Dan's little brother isn't too shabby himself.
A couple years ago, while playing for Bay of Plenty, Luke Braid was playing so well that Sky Sport included him in their viewer poll of possible backups for Richie McCaw. With the likes of Messam and Latimer in the Chiefs, Luke moved up north to play with his brother Daniel, and after he got injured, Luke did nothing but impress.
He is great in the breakdown and at getting turnovers and also is a powerful runner with ball in hand. Having played from 6 to 8 for the Steamers and the Chiefs in the past, he also shows great versatility. And All Blacks selectors love having versatility on the bench.
At 23, he is still getting better and is already overtaking his brother as the Blues' No. 1 openside.
Could this be the next great player unearthed by Gordon Tietjens?
Who knows where the All Blacks would be without Titch?
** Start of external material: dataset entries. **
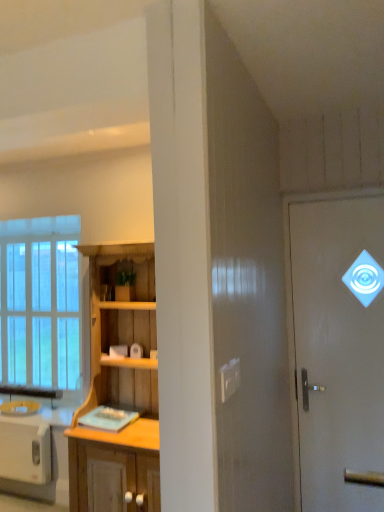 Locate an element on the screen. The width and height of the screenshot is (384, 512). free space above clear glass window at left (from a real-world perspective) is located at coordinates (34, 234). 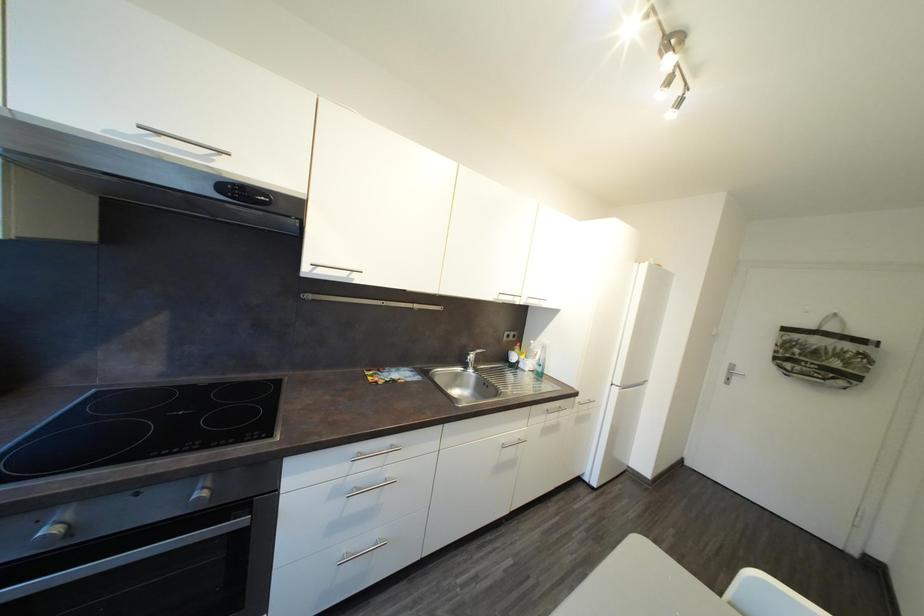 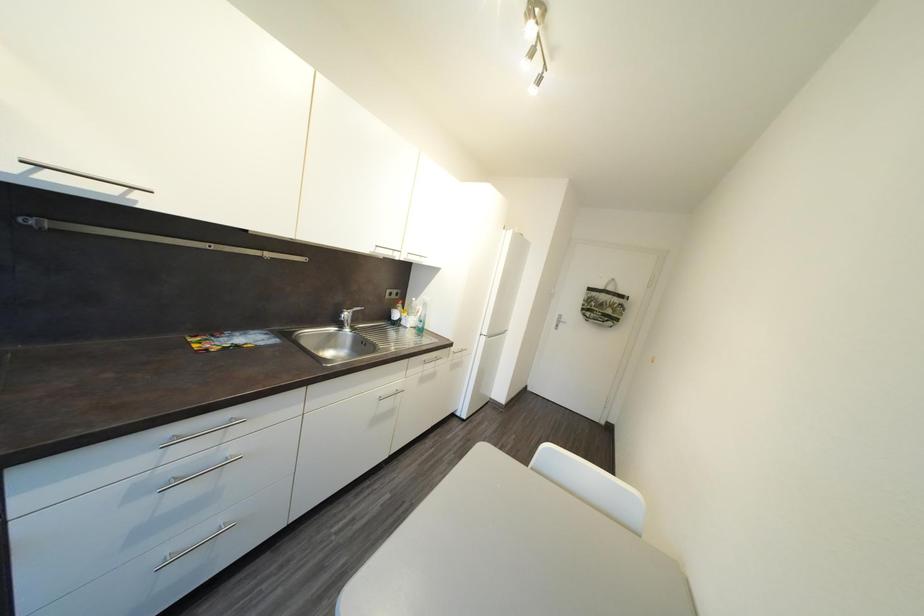 Question: Which direction would the cameraman need to move to produce the second image? Reply with the corresponding letter.

Choices:
 (A) Left
 (B) Right
 (C) Forward
 (D) Backward

Answer: (B)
Just look at some of the names that have come out of that Sevens team: Lomu, Rokocoko, Evans, Dagg, Vito. And that's only a few of them.
Declan O'Donnell is definitely fit; you'd have to be to survive in that Sevens team. He also has outstanding pace and a nose for the try-line to go with outstanding agility. He has the talent to line up anywhere in the back three.
He impressed for Waikato. Now is time for him to make the next step—Super Rugby.
In 2009, Julian Savea demolished his way towards the IRB Under 20 Player of the Year Award.
He's been touted as the next Jonah Lomu due to his size, strength and hard-nosed running style. He wasn't amazing last year, but really, who in the Hurricanes was?
With some time in a better coaching environment, he could become the next blockbusting winger to play for the All Blacks.
His only weaknesses are his distribution and work-rate, but he's still young and has time to remedy those problems.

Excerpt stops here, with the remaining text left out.